Buckland lived in Cape Town with his wife and two daughters.

== Early life ==
Buckland studied journalism at Rhodes University in the Eastern Cape, South Africa. He worked in London for the BBC's then-commercial web arm, beeb.com as a developer, and then a web development producer. He then later worked as the Internet editor for the prime-time TV show, Carte Blanche, before becoming Managing Director of Mail & Guardian's online division. He was the eldest son of Andrew Buckland and Janet Buckland, a prominent South African acting family.

== Entrepreneurship ==
Buckland co-founded Amatomu in 2007, and in 2010, Creative Spark and Burn Media, which he funded himself after being unable to raise venture capital for it.
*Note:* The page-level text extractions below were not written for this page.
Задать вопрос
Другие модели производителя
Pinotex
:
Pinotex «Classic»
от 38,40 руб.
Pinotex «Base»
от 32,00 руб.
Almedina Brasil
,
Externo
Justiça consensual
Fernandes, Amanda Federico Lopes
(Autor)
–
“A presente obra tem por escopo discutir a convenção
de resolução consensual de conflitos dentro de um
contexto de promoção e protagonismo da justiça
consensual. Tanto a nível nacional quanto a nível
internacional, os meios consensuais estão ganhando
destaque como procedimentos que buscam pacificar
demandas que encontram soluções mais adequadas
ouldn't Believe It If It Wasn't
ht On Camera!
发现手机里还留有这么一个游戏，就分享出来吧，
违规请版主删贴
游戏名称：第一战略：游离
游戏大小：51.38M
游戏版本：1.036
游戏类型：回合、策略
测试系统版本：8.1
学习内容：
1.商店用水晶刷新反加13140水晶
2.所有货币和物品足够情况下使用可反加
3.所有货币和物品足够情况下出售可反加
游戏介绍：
Five years later, in 2015, he sold a majority share in his company to the FTSE-listed agency, M&C Saatchi. The deal included the sale of both the digital agency and the publishing arm, which owns titles such as Memeburn and Ventureburn. He later retook control of the publishing arm when exiting his former company in 2018. Ventureburn is a site that reports on the startup, entrepreneur and investor ecosystems in South Africa, Kenya and Nigeria.
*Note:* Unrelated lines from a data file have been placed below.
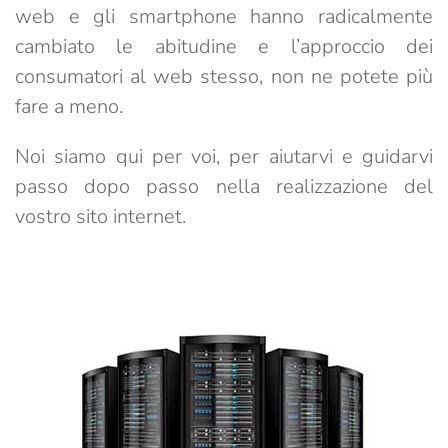
web e gli smartphone hanno radicalmente
cambiato le abitudine e l’approccio dei
consumatori al web stesso, non ne potete più
fare a meno.
Noi siamo qui per voi, per aiutarvi e guidarvi
passo dopo passo nella realizzazione del
vostro sito internet.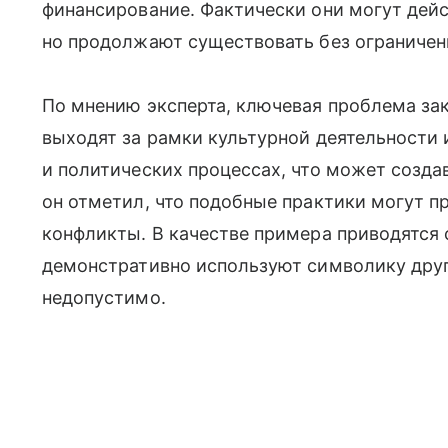
финансирование. Фактически они могут дей
но продолжают существовать без ограничен
По мнению эксперта, ключевая проблема зак
выходят за рамки культурной деятельности 
и политических процессах, что может созда
он отметил, что подобные практики могут 
конфликты. В качестве примера приводятся 
демонстративно используют символику други
недопустимо.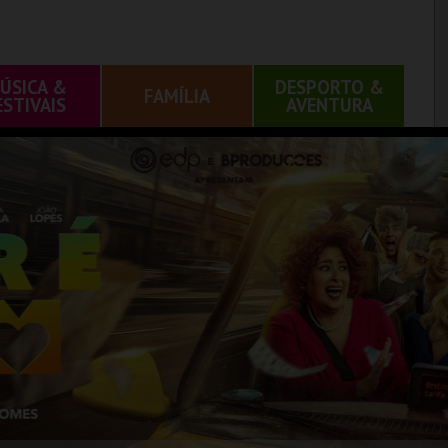
ÚSICA &
DESPORTO &
FAMÍLIA
ESTIVAIS
AVENTURA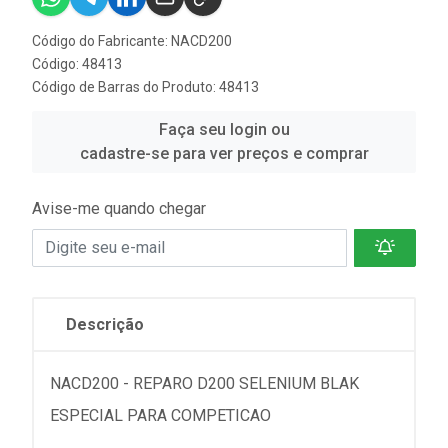
Código do Fabricante: NACD200
Código: 48413
Código de Barras do Produto: 48413
Faça seu login ou
cadastre-se para ver preços e comprar
Avise-me quando chegar
Descrição
NACD200 - REPARO D200 SELENIUM BLAK
ESPECIAL PARA COMPETICAO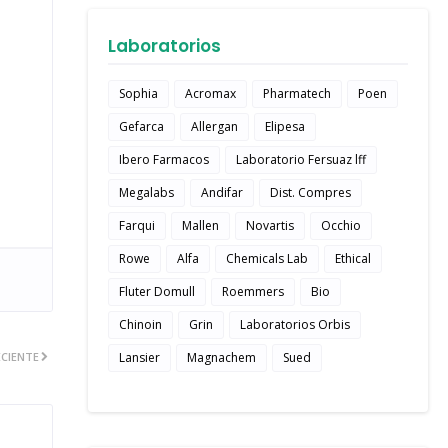
Laboratorios
Sophia
Acromax
Pharmatech
Poen
Gefarca
Allergan
Elipesa
Ibero Farmacos
Laboratorio Fersuaz lff
Megalabs
Andifar
Dist. Compres
Farqui
Mallen
Novartis
Occhio
Rowe
Alfa
Chemicals Lab
Ethical
Fluter Domull
Roemmers
Bio
Chinoin
Grin
Laboratorios Orbis
Lansier
Magnachem
Sued
CIENTE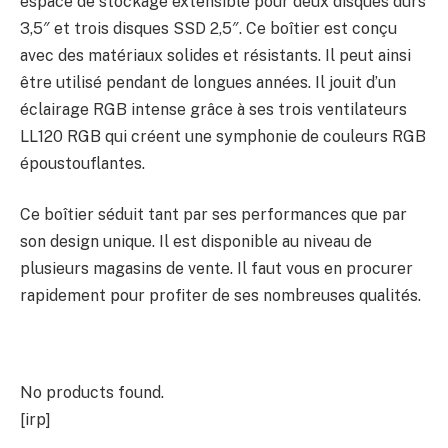
espace de stockage extensible pour deux disques durs
3,5″ et trois disques SSD 2,5″. Ce boîtier est conçu
avec des matériaux solides et résistants. Il peut ainsi
être utilisé pendant de longues années. Il jouit d’un
éclairage RGB intense grâce à ses trois ventilateurs
LL120 RGB qui créent une symphonie de couleurs RGB
époustouflantes.
Ce boîtier séduit tant par ses performances que par
son design unique. Il est disponible au niveau de
plusieurs magasins de vente. Il faut vous en procurer
rapidement pour profiter de ses nombreuses qualités.
No products found.
[irp]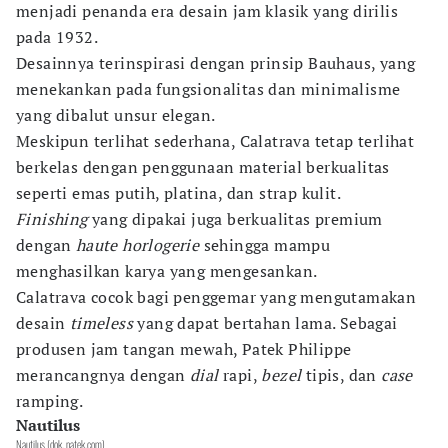
menjadi penanda era desain jam klasik yang dirilis
pada 1932.
Desainnya terinspirasi dengan prinsip Bauhaus, yang
menekankan pada fungsionalitas dan minimalisme
yang dibalut unsur elegan.
Meskipun terlihat sederhana, Calatrava tetap terlihat
berkelas dengan penggunaan material berkualitas
seperti emas putih, platina, dan strap kulit.
Finishing
yang dipakai juga berkualitas premium
dengan
haute horlogerie
sehingga mampu
menghasilkan karya yang mengesankan.
Calatrava cocok bagi penggemar yang mengutamakan
desain
timeless
yang dapat bertahan lama. Sebagai
produsen jam tangan mewah, Patek Philippe
merancangnya dengan
dial
rapi,
bezel
tipis, dan
case
ramping.
Nautilus
Nautilus (dok. patek.com)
He was the Master of Ceremonies at the Silicon Cape Initiative launch event and was elected to its inaugural board. The Silicon Cape Initiative is a South African-based organization which aims to turn the Western Cape into a high-tech startup hub. Buckland credits this organisation for inspiring him to move out of the corporate world into entrepreneurship.

In 2012, Buckland was recognised in the Power of 40: 40 Entrepreneurs Under 40 "Doing Interesting Things"
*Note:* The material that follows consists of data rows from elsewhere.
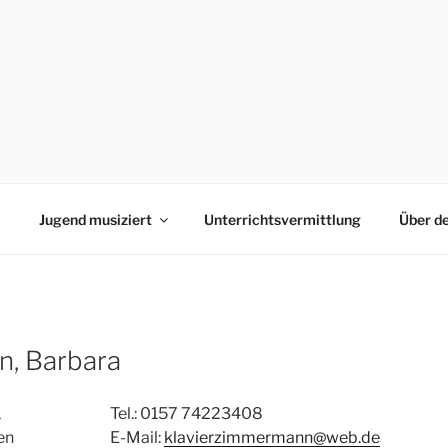
0
Jugend musiziert
Unterrichtsvermittlung
Über d
, Barbara
1
Tel.: 0157 74223408
en
E-Mail:
klavierzimmermann@web.de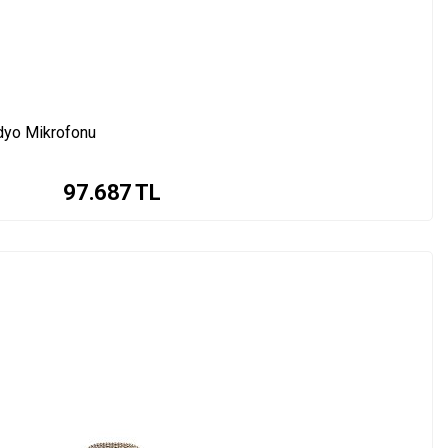
dyo Mikrofonu
97.687
TL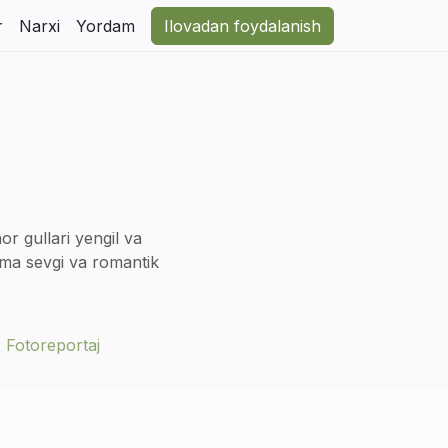
r
Narxi
Yordam
Ilovadan foydalanish
or gullari yengil va
noma sevgi va romantik
Tabiiy go‘zallikni
qchi bo‘lganlar uchun
Fotoreportaj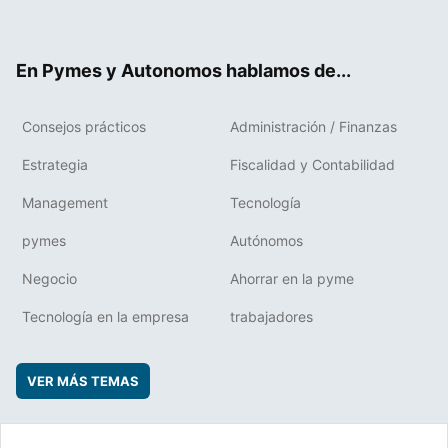
ter
ebo
boa
edIn
ok
rd
En Pymes y Autonomos hablamos de...
Consejos prácticos
Administración / Finanzas
Estrategia
Fiscalidad y Contabilidad
Management
Tecnología
pymes
Autónomos
Negocio
Ahorrar en la pyme
Tecnología en la empresa
trabajadores
VER MÁS TEMAS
In 2013 and 2014, he was a member of the Cape Town chapter of the Entrepreneurs Organisation.

== Awards ==
Buckland’s industry accolades include:
- Selected in Fast Company Magazine's Most Creative People in Business, 2015
- Selected as an "Oude Meeste Master of digital", sitting down for an onscreen discussion with well-known actor Idris Elba, 2015
- Startup judge/Dragon at Social Media Week: Johannesburg
- NextWeb Startup World – Cape Town – Startup Judge
- Standard Bank Sikuvile journalism awards – Judge
- Listed in Destiny Magazine: Power of 40: 40 entrepreneurs under 40 doing interesting things
- Selected for the Old Mutual "Do Great Things" Entrepreneur guide
- Afridoctor app wins Nokia's Africa-wide innovators competition (Prize of US$80 000)
- Named in top 100 of "South Africa's most influential media and advertising people" by The Annual
- Named as one of "300 Young South Africans you should take out to lunch" by the Mail & Guardian Newspaper
- Named an upcoming New Media "Mogul" by FHM magazine & nominated for the 2009 Men's Health "Best Man" awards

== Death ==
Buckland died in April 2019 of cancer. He is survived by his wife and two daughters.